I don’t get most poetry. I get some, mostly the classics, the short ones anyway. But long rambling dry-as-dust elegiac reflections in churchyards and modern free verse usually have me mentally wandering off before I get past the first few stanzas.
Lately, I’ve been reading poetry to Nan’s mother, Barbara, when we go to visit her at Parc Provence. The shorter poems keep her attention; she laughs at some of the amusing ones and seems moved by some of the profound ones. I’ve been reading from old English Lit textbooks dating mostly from my father’s high school days, so I haven’t read anything to her written since WWII.
Saturday night we went to the Official Grand Opening of our neighborhood Left Bank bookstore. The featured evening event was a poetry reading. It was interesting to try modern poetry again, much as I used to try liver every few years. I eventually gave up on liver.

My Persona de Event, Santa Garcia, ur-freak and retro-bohemian.

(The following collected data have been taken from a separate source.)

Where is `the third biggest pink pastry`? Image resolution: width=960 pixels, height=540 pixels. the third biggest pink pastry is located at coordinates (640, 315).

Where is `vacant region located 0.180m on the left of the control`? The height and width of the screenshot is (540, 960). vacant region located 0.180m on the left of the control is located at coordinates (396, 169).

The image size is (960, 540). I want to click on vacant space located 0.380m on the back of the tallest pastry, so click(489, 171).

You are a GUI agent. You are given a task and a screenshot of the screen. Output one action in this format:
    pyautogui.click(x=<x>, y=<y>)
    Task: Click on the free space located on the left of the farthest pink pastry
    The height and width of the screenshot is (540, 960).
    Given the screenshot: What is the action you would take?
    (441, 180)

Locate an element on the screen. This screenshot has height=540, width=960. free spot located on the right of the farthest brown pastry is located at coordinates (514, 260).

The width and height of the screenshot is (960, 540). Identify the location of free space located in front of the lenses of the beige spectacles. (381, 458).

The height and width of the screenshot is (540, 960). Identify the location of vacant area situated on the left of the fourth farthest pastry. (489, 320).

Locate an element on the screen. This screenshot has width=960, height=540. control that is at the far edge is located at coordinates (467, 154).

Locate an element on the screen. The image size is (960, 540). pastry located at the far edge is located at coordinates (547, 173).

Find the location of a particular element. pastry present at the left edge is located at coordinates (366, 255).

We heard a half-dozen Left Bank staffers read their poetry to warm the crowd up for the main event, a reading by D. A. Powell. Powell is a famous published and award-winning poet I’d never heard of. To be fair, most of the poets I’ve ever heard of are dead.

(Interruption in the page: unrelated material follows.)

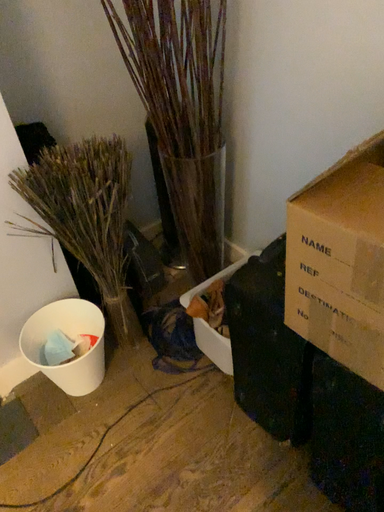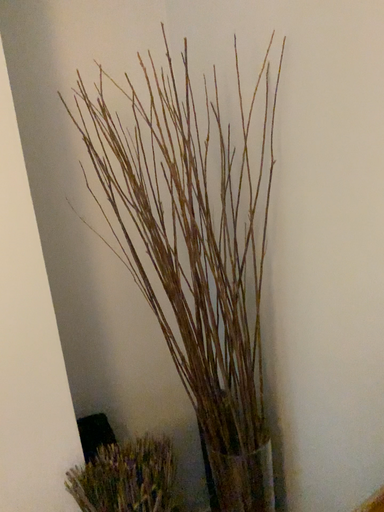 Question: Which way did the camera rotate in the video?

Choices:
 (A) rotated upward
 (B) rotated downward

Answer: (A)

The staffers were a varied lot and I appreciate their willingness to share their innermost thoughts and feelings and admire the courage it took to bare their souls. Only one staff reader ellicited an emotional response from me, a young woman reading erotic poetry. It wasn’t the eroticism I responded to. Really! (I think.) It was the joy and passion she projected as she read her poems. She could have been speaking in an unfamiliar language and she still would have succeeded in making her listeners react.
Powell’s reading was dramatic and memorable, though it represented the exact opposite approach. He read in a very deliberate, quiet, and syncopated cadenced voice. I can still hear it in my head days later. The young woman’s style, and, particularly, Powell’s style, went a long way to confirm my belief that, in modern free verse, delivery is as important, sometimes more important, than content.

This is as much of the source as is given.